#### Extracted entries

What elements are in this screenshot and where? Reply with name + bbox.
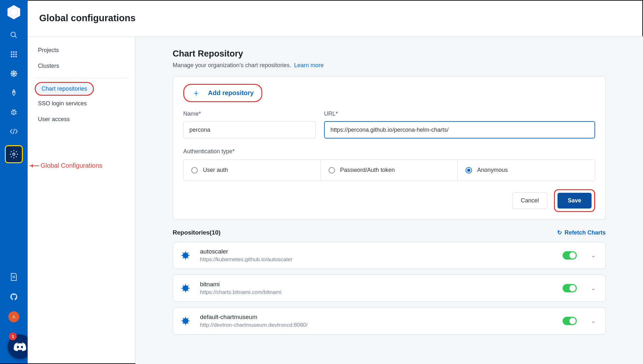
repo-row[interactable]: autoscaler https://kubernetes.github.io/…	[173, 242, 606, 269]
repo-row[interactable]: bitnami https://charts.bitnami.com/bitna…	[173, 275, 606, 302]
add-repository-button[interactable]: ＋ Add repository	[183, 84, 262, 102]
add-repo-card: ＋ Add repository Name* URL* Authenticati…	[173, 76, 606, 219]
app-logo[interactable]	[6, 4, 22, 20]
svg-point-8	[13, 54, 14, 55]
repo-url: https://charts.bitnami.com/bitnami	[200, 289, 554, 296]
refetch-charts-button[interactable]: ↻ Refetch Charts	[557, 229, 606, 236]
auth-anonymous[interactable]: Anonymous	[457, 160, 595, 181]
code-icon[interactable]	[7, 125, 21, 138]
deploy-icon[interactable]	[7, 86, 21, 100]
subnav-sso[interactable]: SSO login services	[35, 96, 128, 111]
subnav-chart-repositories[interactable]: Chart repositories	[35, 82, 94, 96]
helm-icon	[181, 283, 192, 293]
repo-enabled-toggle[interactable]	[563, 284, 577, 292]
subnav-projects[interactable]: Projects	[35, 42, 128, 58]
chevron-down-icon[interactable]: ⌄	[591, 285, 596, 292]
discord-badge: 1	[9, 333, 17, 340]
helm-icon	[181, 251, 192, 260]
repo-url: http://devtron-chartmuseum.devtroncd:808…	[200, 322, 554, 328]
save-highlight: Save	[554, 189, 595, 212]
helm-icon	[181, 316, 192, 326]
svg-point-5	[13, 51, 14, 53]
radio-icon	[191, 167, 198, 173]
svg-point-4	[11, 51, 12, 53]
svg-point-2	[11, 32, 15, 37]
chevron-down-icon[interactable]: ⌄	[591, 252, 596, 259]
cancel-button[interactable]: Cancel	[512, 192, 548, 209]
svg-line-23	[16, 111, 17, 112]
name-label: Name*	[183, 111, 316, 117]
svg-line-3	[15, 36, 17, 38]
github-icon[interactable]	[7, 290, 21, 304]
apps-icon[interactable]	[7, 48, 21, 61]
auth-type-label: Authentication type*	[183, 148, 595, 155]
section-title: Chart Repository	[173, 49, 606, 59]
save-button[interactable]: Save	[557, 193, 592, 209]
subnav-divider	[35, 78, 128, 78]
avatar[interactable]: A	[7, 310, 21, 324]
learn-more-link[interactable]: Learn more	[294, 62, 324, 68]
svg-line-22	[11, 111, 12, 112]
refresh-icon: ↻	[557, 229, 562, 236]
plus-icon: ＋	[192, 87, 200, 99]
svg-point-34	[21, 346, 23, 348]
repo-enabled-toggle[interactable]	[563, 317, 577, 325]
repo-row[interactable]: default-chartmuseum http://devtron-chart…	[173, 307, 606, 334]
nav-rail: A	[0, 0, 28, 363]
name-input[interactable]	[183, 121, 316, 138]
docs-icon[interactable]	[7, 270, 21, 284]
repo-info: default-chartmuseum http://devtron-chart…	[200, 314, 554, 328]
repo-name: autoscaler	[200, 248, 554, 255]
svg-point-7	[11, 54, 12, 55]
helm-icon[interactable]	[7, 67, 21, 80]
svg-point-19	[13, 91, 14, 93]
repo-url: https://kubernetes.github.io/autoscaler	[200, 256, 554, 263]
global-config-icon[interactable]	[5, 145, 23, 163]
svg-point-11	[13, 56, 14, 57]
url-label: URL*	[324, 111, 595, 117]
chevron-down-icon[interactable]: ⌄	[591, 317, 596, 324]
svg-point-6	[15, 51, 17, 53]
svg-line-26	[13, 129, 14, 134]
section-subtitle: Manage your organization's chart reposit…	[173, 62, 606, 69]
annotation-global-config: Global Configurations	[30, 162, 102, 169]
repo-name: bitnami	[200, 281, 554, 288]
subnav: Projects Clusters Chart repositories SSO…	[28, 37, 135, 363]
page-header: Global configurations	[28, 0, 643, 37]
svg-point-9	[15, 54, 17, 55]
svg-marker-1	[10, 8, 18, 17]
radio-icon	[466, 167, 472, 173]
svg-point-33	[17, 346, 19, 348]
svg-line-25	[16, 113, 17, 114]
repo-info: autoscaler https://kubernetes.github.io/…	[200, 248, 554, 263]
bug-icon[interactable]	[7, 105, 21, 119]
svg-point-10	[11, 56, 12, 57]
svg-line-24	[11, 113, 12, 114]
repo-enabled-toggle[interactable]	[563, 251, 577, 260]
auth-type-group: User auth Password/Auth token Anonymous	[183, 159, 595, 181]
svg-point-12	[15, 56, 17, 57]
subnav-user-access[interactable]: User access	[35, 111, 128, 127]
auth-password[interactable]: Password/Auth token	[321, 160, 458, 181]
url-input[interactable]	[324, 121, 595, 138]
radio-icon	[329, 167, 335, 173]
page-title: Global configurations	[39, 13, 136, 23]
subnav-clusters[interactable]: Clusters	[35, 58, 128, 74]
repo-info: bitnami https://charts.bitnami.com/bitna…	[200, 281, 554, 296]
repo-name: default-chartmuseum	[200, 314, 554, 321]
main-content: Chart Repository Manage your organizatio…	[135, 37, 643, 364]
svg-point-27	[13, 153, 15, 155]
auth-user[interactable]: User auth	[184, 160, 321, 181]
search-icon[interactable]	[7, 28, 21, 42]
repositories-heading: Repositories(10)	[173, 229, 221, 236]
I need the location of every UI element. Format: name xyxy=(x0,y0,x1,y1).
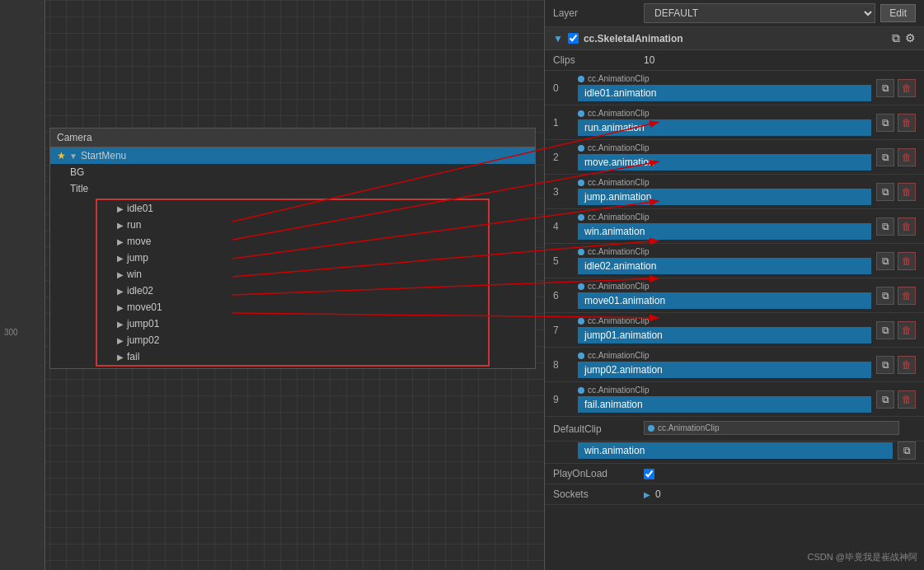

########

* _What you are asked to do_:
With the pictures omitted, the entries are to be transcribed in full, exactly as they appear.

* _Task solution_:
What elements are in this screenshot and where? Reply with name + bbox.
repo-row[interactable]: autoscaler https://kubernetes.github.io/…	[173, 242, 606, 269]
repo-row[interactable]: bitnami https://charts.bitnami.com/bitna…	[173, 275, 606, 302]
add-repository-button[interactable]: ＋ Add repository	[183, 84, 262, 102]
add-repo-card: ＋ Add repository Name* URL* Authenticati…	[173, 76, 606, 219]
app-logo[interactable]	[6, 4, 22, 20]
svg-point-8	[13, 54, 14, 55]
repo-url: https://charts.bitnami.com/bitnami	[200, 289, 554, 296]
refetch-charts-button[interactable]: ↻ Refetch Charts	[557, 229, 606, 236]
auth-anonymous[interactable]: Anonymous	[457, 160, 595, 181]
code-icon[interactable]	[7, 125, 21, 138]
deploy-icon[interactable]	[7, 86, 21, 100]
subnav-sso[interactable]: SSO login services	[35, 96, 128, 111]
subnav-chart-repositories[interactable]: Chart repositories	[35, 82, 94, 96]
helm-icon	[181, 283, 192, 293]
repo-enabled-toggle[interactable]	[563, 284, 577, 292]
subnav-projects[interactable]: Projects	[35, 42, 128, 58]
chevron-down-icon[interactable]: ⌄	[591, 285, 596, 292]
discord-badge: 1	[9, 333, 17, 340]
helm-icon	[181, 251, 192, 260]
repo-url: http://devtron-chartmuseum.devtroncd:808…	[200, 322, 554, 328]
save-highlight: Save	[554, 189, 595, 212]
helm-icon	[181, 316, 192, 326]
svg-point-5	[13, 51, 14, 53]
radio-icon	[191, 167, 198, 173]
svg-point-4	[11, 51, 12, 53]
svg-point-2	[11, 32, 15, 37]
chevron-down-icon[interactable]: ⌄	[591, 252, 596, 259]
cancel-button[interactable]: Cancel	[512, 192, 548, 209]
svg-line-23	[16, 111, 17, 112]
name-label: Name*	[183, 111, 316, 117]
svg-line-3	[15, 36, 17, 38]
github-icon[interactable]	[7, 290, 21, 304]
apps-icon[interactable]	[7, 48, 21, 61]
auth-type-label: Authentication type*	[183, 148, 595, 155]
section-title: Chart Repository	[173, 49, 606, 59]
save-button[interactable]: Save	[557, 193, 592, 209]
subnav-divider	[35, 78, 128, 78]
avatar[interactable]: A	[7, 310, 21, 324]
learn-more-link[interactable]: Learn more	[294, 62, 324, 68]
svg-line-22	[11, 111, 12, 112]
refresh-icon: ↻	[557, 229, 562, 236]
plus-icon: ＋	[192, 87, 200, 99]
svg-point-34	[21, 346, 23, 348]
repo-enabled-toggle[interactable]	[563, 317, 577, 325]
repo-row[interactable]: default-chartmuseum http://devtron-chart…	[173, 307, 606, 334]
nav-rail: A	[0, 0, 28, 363]
name-input[interactable]	[183, 121, 316, 138]
docs-icon[interactable]	[7, 270, 21, 284]
repo-info: default-chartmuseum http://devtron-chart…	[200, 314, 554, 328]
repo-name: autoscaler	[200, 248, 554, 255]
svg-point-7	[11, 54, 12, 55]
helm-icon[interactable]	[7, 67, 21, 80]
svg-point-19	[13, 91, 14, 93]
repo-url: https://kubernetes.github.io/autoscaler	[200, 256, 554, 263]
global-config-icon[interactable]	[5, 145, 23, 163]
svg-point-11	[13, 56, 14, 57]
url-label: URL*	[324, 111, 595, 117]
chevron-down-icon[interactable]: ⌄	[591, 317, 596, 324]
svg-point-6	[15, 51, 17, 53]
svg-line-26	[13, 129, 14, 134]
section-subtitle: Manage your organization's chart reposit…	[173, 62, 606, 69]
annotation-global-config: Global Configurations	[30, 162, 102, 169]
repo-name: bitnami	[200, 281, 554, 288]
subnav: Projects Clusters Chart repositories SSO…	[28, 37, 135, 363]
page-header: Global configurations	[28, 0, 643, 37]
svg-point-9	[15, 54, 17, 55]
svg-marker-1	[10, 8, 18, 17]
radio-icon	[466, 167, 472, 173]
svg-point-33	[17, 346, 19, 348]
svg-line-25	[16, 113, 17, 114]
repo-info: autoscaler https://kubernetes.github.io/…	[200, 248, 554, 263]
bug-icon[interactable]	[7, 105, 21, 119]
svg-point-10	[11, 56, 12, 57]
svg-line-24	[11, 113, 12, 114]
repo-enabled-toggle[interactable]	[563, 251, 577, 260]
auth-type-group: User auth Password/Auth token Anonymous	[183, 159, 595, 181]
svg-point-12	[15, 56, 17, 57]
subnav-user-access[interactable]: User access	[35, 111, 128, 127]
auth-password[interactable]: Password/Auth token	[321, 160, 458, 181]
url-input[interactable]	[324, 121, 595, 138]
radio-icon	[329, 167, 335, 173]
page-title: Global configurations	[39, 13, 136, 23]
subnav-clusters[interactable]: Clusters	[35, 58, 128, 74]
repo-info: bitnami https://charts.bitnami.com/bitna…	[200, 281, 554, 296]
repo-name: default-chartmuseum	[200, 314, 554, 321]
main-content: Chart Repository Manage your organizatio…	[135, 37, 643, 364]
svg-point-27	[13, 153, 15, 155]
auth-user[interactable]: User auth	[184, 160, 321, 181]
search-icon[interactable]	[7, 28, 21, 42]
repositories-heading: Repositories(10)	[173, 229, 221, 236]
I need the location of every UI element. Format: name xyxy=(x0,y0,x1,y1).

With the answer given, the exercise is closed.